By Clive Barker
Buy it at Amazon or Barnes & Noble
Recommended by Marshall Lemon
I should let you know up-front that The Great and Secret Show is a tough nut to crack. It's imaginative but constrained, sprawling but unfocused, and epic in scope but surprisingly subdued in delivery. It might appeal to horror fans, even though it's not really scary, and it might appeal to fantasy fans, even though its magic is grotesque and grounded in the real world.
It's hard to sum up the plot briefly, but it goes something like this: While working in a dead letter office, unassuming paper-pusher Randolph Jaffe discovers that there is a small, well-hidden world of magic users scattered here and there across the United States. He wants this power for himself, and eventually becomes a creature of darkness called The Jaff. This sets off a chain of events that lasts over 20 years and involves ten or fifteen major characters, eventually culminating in a struggle to stop a world of darkness from engulfing our own.
The setting is the strongest part of the book. Although the story mostly takes place in a California suburb, as Jaffe discovers, there is more going on than meets the eye. Barker creates a system of magic that is more reminiscent of medieval heraldry than the wizards and demons of the traditional high fantasy canon.
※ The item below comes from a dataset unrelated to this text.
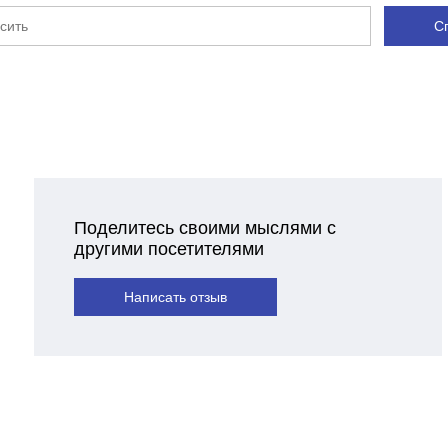
С
Поделитесь своими мыслями с
другими посетителями
Написать отзыв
Throughout the course of the book, the characters encounter an atomic bomb in a Nevada desert time loop, a Mexican cemetery full of vengeful undead spirits, a lake that springs out of a mysterious sinkhole, and a world of bizarre creatures from beyond our own dimension.
One thing that Barker does better than anyone is creating absurd, disgusting creatures, and that talent is on full display here. The Jaff has the ability to create monsters out of people's worst fears, and some of the results are fittingly disconcerting. You'll see plenty of things with scales and legs before the end of the day, but the most vile creatures actually come from another villain, Kissoon. The Lix are snake-like demons that arise from a combination of bodily fluids, and are roughly as unsettling as they sound.
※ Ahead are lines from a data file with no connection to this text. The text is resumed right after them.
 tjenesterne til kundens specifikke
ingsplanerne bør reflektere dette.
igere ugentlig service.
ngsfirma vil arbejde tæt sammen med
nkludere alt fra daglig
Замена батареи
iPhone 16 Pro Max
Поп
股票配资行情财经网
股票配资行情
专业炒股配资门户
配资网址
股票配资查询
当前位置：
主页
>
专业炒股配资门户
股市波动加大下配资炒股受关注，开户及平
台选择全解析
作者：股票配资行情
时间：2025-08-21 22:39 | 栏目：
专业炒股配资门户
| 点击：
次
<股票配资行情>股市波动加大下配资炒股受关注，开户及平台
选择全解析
The creatures and places they inhabit are a delight, but the story and characters that give rise to them are unfortunately much more lacking. The story takes forever to get going, and changes protagonists with such regularity that it's easy to wonder if Barker was just making up characters as he went, getting bored with each one.
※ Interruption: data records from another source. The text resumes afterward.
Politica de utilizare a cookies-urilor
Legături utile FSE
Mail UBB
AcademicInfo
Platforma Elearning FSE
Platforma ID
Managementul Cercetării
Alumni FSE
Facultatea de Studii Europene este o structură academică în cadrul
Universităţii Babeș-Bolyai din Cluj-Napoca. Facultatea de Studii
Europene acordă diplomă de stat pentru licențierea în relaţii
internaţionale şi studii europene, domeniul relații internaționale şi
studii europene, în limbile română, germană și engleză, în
At first, Jaffe's rival, Fletcher, emerges as a likely contender for protagonist, but is quickly replaced by Fletcher's son, Howard. Howard turns out to be ineffective, however, as he slowly surrenders the story over to reporter Grillo, and Grillo hands it off to his friend, Tesla, who ends up doing most of the heavy lifting towards the end of the book. The characters actually don't interact with each other much, meaning that the final result feels much more like five or six separate novellas than a cohesive story.
Barker also does not have a very good grasp on heterosexual relationships, but insists on shoehorning them in whenever possible — once between Howard and supposed rival Jo-Beth, who fall in love instantly and never do anything proactive for each other, and once between Raul, an enchanted ape-like entity, and occasional hero Tesla. It's about as weird as it sounds, and not much comes of it.
You'll probably never read anything quite like The Great and Secret Show, although whether that's a good or bad thing depends on your own tastes. For what it's worth, I wasn't a big fan, but I'm glad I read it just the same — it's chock full of an equal number of good and bad ideas. If you want more traditional horror, I like Salem's Lot by Stephen King, but who doesn't?